DataFrames APIs¶
DataFrame operations:
- printSchema()
- select()
- show()
- count()
- groupBy()
- sum()
- limit()
- orderBy()
- filter()
- withColumnRenamed()
- join()
- withColumn()
Example:
// In the Regular Expression below:
// ^ - Matches beginning of line
// .* - Matches any characters, except newline
df
.filter($"article".rlike("""^Apache_.*"""))
.orderBy($"requests".desc)
.show() // By default, show will return 20 rows
// Import the sql functions package, which includes statistical functions like sum, max, min, avg, etc.
import org.apache.spark.sql.functions._
df.groupBy("project").sum().show()
Columns¶
A new column is constructed based on the input columns present in a dataframe:
df("columnName") // On a specific DataFrame.
col("columnName") // A generic column no yet associated with a DataFrame.
col("columnName.field") // Extracting a struct field
col("`a.column.with.dots`") // Escape `.` in column names.
$"columnName" // Scala short hand for a named column.
expr("a + 1") // A column that is constructed from a parsed SQL Expression.
lit("abc") // A column that produces a literal (constant) value.

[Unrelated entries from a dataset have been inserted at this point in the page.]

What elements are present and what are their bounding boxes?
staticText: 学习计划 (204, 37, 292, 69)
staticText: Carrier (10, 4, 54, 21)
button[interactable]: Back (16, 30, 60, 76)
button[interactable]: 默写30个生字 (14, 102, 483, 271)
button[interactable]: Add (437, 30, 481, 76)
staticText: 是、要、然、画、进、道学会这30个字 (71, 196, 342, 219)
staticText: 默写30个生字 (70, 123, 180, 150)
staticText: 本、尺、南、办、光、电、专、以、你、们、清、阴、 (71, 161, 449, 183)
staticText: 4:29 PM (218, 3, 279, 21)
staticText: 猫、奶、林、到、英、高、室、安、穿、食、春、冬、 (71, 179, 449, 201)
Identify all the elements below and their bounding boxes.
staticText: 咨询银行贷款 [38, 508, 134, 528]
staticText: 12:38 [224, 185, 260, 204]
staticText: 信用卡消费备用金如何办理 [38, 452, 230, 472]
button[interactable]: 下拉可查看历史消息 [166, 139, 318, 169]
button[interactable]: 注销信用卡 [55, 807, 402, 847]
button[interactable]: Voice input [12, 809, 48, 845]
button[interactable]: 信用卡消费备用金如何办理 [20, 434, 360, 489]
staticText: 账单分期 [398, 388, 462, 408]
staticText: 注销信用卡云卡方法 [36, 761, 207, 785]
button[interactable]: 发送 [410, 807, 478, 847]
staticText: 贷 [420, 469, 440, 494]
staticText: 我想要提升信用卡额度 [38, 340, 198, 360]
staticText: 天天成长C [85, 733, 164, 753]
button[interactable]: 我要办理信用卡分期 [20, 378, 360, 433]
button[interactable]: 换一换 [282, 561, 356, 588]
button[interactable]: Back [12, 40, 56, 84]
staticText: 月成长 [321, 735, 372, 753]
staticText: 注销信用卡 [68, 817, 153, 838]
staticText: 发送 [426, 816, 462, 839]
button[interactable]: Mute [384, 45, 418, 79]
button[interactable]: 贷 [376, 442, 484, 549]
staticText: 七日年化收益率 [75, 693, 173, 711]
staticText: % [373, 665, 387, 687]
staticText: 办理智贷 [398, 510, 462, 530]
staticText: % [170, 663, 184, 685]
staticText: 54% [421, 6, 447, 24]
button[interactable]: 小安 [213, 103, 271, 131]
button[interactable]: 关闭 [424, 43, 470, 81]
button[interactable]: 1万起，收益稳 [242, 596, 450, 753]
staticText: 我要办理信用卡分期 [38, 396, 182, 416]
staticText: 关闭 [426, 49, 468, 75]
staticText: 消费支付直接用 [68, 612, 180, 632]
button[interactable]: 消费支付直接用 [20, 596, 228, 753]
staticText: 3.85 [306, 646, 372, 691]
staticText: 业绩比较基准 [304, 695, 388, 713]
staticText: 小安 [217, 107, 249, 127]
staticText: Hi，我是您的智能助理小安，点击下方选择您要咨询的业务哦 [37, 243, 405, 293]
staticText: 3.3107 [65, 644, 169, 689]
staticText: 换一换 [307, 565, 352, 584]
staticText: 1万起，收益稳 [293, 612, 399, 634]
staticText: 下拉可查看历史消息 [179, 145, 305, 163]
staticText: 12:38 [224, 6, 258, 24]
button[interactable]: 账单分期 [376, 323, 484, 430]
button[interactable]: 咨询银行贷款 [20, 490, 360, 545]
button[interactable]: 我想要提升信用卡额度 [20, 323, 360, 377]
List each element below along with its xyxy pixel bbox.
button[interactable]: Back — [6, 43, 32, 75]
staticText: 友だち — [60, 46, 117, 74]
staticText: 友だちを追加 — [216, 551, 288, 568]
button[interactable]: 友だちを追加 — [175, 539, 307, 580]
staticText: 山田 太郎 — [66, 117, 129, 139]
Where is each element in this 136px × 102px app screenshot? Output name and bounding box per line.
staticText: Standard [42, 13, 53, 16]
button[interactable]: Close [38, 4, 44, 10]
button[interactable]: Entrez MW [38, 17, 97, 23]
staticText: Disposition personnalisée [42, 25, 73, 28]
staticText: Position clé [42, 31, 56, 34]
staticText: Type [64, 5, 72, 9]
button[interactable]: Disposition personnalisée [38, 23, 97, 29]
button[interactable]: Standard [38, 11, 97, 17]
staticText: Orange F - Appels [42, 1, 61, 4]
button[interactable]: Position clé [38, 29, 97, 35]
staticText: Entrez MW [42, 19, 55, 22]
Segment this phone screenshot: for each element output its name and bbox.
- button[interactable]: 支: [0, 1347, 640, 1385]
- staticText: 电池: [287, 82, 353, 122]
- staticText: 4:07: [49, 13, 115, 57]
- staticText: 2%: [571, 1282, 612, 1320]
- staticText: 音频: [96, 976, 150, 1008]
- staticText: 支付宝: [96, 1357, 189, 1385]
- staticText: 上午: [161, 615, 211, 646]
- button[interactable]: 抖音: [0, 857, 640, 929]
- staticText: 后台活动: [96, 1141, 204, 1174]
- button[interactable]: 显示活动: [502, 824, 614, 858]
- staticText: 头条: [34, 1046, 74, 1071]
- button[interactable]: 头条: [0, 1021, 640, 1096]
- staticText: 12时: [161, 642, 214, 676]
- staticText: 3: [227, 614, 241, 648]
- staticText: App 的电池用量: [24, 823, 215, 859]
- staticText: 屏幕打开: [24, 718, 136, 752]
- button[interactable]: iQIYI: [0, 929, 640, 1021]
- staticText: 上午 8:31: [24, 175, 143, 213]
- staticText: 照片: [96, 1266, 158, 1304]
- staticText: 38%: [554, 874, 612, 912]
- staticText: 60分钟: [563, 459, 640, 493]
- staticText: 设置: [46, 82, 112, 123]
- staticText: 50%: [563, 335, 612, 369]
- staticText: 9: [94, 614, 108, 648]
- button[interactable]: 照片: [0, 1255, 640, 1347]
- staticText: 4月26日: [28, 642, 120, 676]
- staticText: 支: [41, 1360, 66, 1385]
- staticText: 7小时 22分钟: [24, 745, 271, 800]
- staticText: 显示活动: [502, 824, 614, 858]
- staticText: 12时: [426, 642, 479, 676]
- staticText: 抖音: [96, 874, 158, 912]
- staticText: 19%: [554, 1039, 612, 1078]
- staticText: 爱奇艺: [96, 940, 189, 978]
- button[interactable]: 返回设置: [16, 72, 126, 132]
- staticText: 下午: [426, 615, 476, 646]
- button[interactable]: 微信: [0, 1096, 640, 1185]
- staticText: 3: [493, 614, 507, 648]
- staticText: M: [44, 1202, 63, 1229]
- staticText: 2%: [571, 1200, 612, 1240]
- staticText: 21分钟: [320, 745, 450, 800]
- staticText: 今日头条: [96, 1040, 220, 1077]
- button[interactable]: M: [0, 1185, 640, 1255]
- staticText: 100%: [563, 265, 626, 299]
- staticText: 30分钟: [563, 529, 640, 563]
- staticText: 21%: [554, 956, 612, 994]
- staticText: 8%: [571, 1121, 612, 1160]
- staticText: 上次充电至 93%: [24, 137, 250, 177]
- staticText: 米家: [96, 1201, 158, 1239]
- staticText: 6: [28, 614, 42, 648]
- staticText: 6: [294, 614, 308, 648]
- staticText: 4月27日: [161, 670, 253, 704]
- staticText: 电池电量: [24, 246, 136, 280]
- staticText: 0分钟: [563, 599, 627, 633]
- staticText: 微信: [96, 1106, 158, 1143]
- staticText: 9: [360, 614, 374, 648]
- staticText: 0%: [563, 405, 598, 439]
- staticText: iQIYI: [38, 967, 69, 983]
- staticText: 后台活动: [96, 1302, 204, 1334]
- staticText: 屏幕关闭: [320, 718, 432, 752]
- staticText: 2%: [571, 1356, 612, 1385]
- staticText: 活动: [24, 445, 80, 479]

Column objects can be composed to form complex expressions:
File Read¶
CSV - Create a DataFrame with the anticipated structure
val clickstreamDF = sqlContext.read.format("com.databricks.spark.csv")
.option("header", "true")
.option("delimiter", "\\t")
.option("mode", "PERMISSIVE")
.option("inferSchema", "true")
.load("dbfs:///databricks-datasets/wikipedia-datasets/data-001/clickstream/raw-uncompressed")
PARQUET - To create Dataset[Row] using SparkSession
val people = spark.read.parquet("...")
val department = spark.read.parquet("...")
people.filter("age > 30")
.join(department, people("deptId") === department("id"))
.groupBy(department("name"), "gender")
.agg(avg(people("salary")), max(people("age")))
Repartitioning / Caching¶
val clickstreamNoIDs8partDF = clickstreamNoIDsDF.repartition(8)
clickstreamNoIDs8partDF.registerTempTable("Clickstream")
sqlContext.cacheTable("Clickstream")
An ideal partition size in Spark is about 50 MB - 200 MB. The cache gets stored in Project Tungsten binary compressed columnar format.